In August 2016, the Commonwealth Department of Health produced an industry alert addressing the need for CT head scans to be performed following a fall. In this article, we discuss the Coronial inquest1 from which the alert arose.

Background

Mrs Marie Ford, aged 84 years, resided at the Christies Beach Residential Care Service in South Australia. Mrs Ford suffered from dementia, general frailty, immobility, blindness and was on Warfarin anti-coagulant treatment following a deep vein thrombosis.

On around 2 April 2011, Mrs Ford suffered an unwitnessed fall whilst seated in a princess chair in a common area of the facility. Facility staff quickly attended to Mrs Ford. She was assessed and observed over the subsequent hours with nothing of significance noted.

Mrs Ford’s condition subsequently deteriorated and she was transferred to the Flinders Medical Centre where she passed away as a result of acute left subdural haemorrhage.

Decision

The Coroner was generally not critical of the care and treatment of Mrs Ford prior to or after the fall but noted that overnight, her neurological observations were inadequate. This arose as a result of an agency nurse independently determining that as Mrs Ford suffered from dementia, if woken regularly for observation, she would find it difficult to go back to sleep. The Coroner was critical of the agency nurse and said that the decision “smacks of staff convenience more than concern for the patient and reflected a compromised standard of care”.

The Coroner also considered what should be the appropriate response to a fall with a minor head injury in a frail nursing home resident, and whether there should be a difference in response when the resident is being treated with anti-coagulation therapy.

An expert who reviewed Mrs Ford’s death for the Coroner questioned whether CT scanning in patients with a minor head injury should be routine. The expert also considered whether physical restraint of residents with a high risk of falling is an effective preventative strategy. On this latter point, the evidence at the inquest was that physical restraint in an aged care setting is not effective and that, although the frequency of falls may be lowered as a result of such a strategy, statistics demonstrated that there is an increased likelihood of injurious falls or mortality. 

In relation to the question regarding the need for CT scanning, the Coroner concluded that:

• at the time of the incident, it was not routine practice for nursing homes in Adelaide to refer residents for a CT scan;

• the rates of intra-cerebral bleeding are much higher for those patients who are on anti-coagulants, as compared to those who are not;

• residents with pre-existing cognitive impairment suffer from cerebral shrinkage, meaning that it is often difficult to detect intra-cranial bleeding until it becomes too late.

The Coroner agreed with the expert’s opinion that aged care facilities should consider implementing a policy requiring residents, who suffer a fall resulting in minor head injury, to be referred to hospital for assessment and if the patient is on anti-coagulation therapy, consideration should also be given to the need to conduct a CT scan.

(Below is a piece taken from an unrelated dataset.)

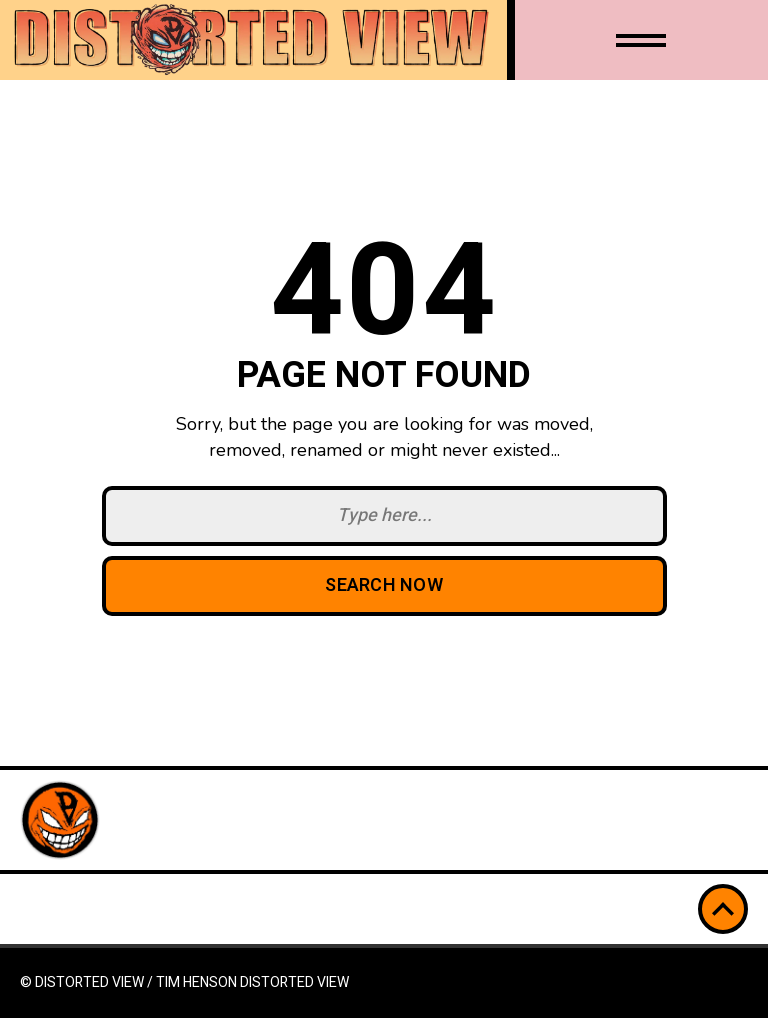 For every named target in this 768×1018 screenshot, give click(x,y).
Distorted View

The Coroner referred the matter to the South Australian Minister for Health, the South Australian Minister for Aging and the Commonwealth Minister for Health & Aged Care to consider producing a protocol along these lines.

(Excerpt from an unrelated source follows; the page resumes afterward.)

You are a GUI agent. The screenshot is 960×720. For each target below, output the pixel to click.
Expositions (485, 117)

In August of this year, the Commonwealth Department of Health issued an industry alert highlighting the Coroner’s findings and recommending that aged care facilities make all key personnel aware of the information in the finding and the industry alert. A link to the industry alert can be found at https://agedcare. health.gov.au/ageing-and-aged-care-news-and-updates-adviceto-the-aged-care-industry/announcements

Comment

Aged Care facilities and hospitals should conduct education sessions (and record staff attendance) to ensure that all relevant personnel are made aware of the key points arising from this inquest and the Coroner’s findings. Policies and protocols should also be updated to take account of the recommended changes in practice.

Although not a legislated requirement, in our view there would be a strong argument that any organisation which does not adapt to the industry alert will be open to criticism and possible compensation claims should a resident suffer injury or death as a result of a failure to refer to hospital and further investigation.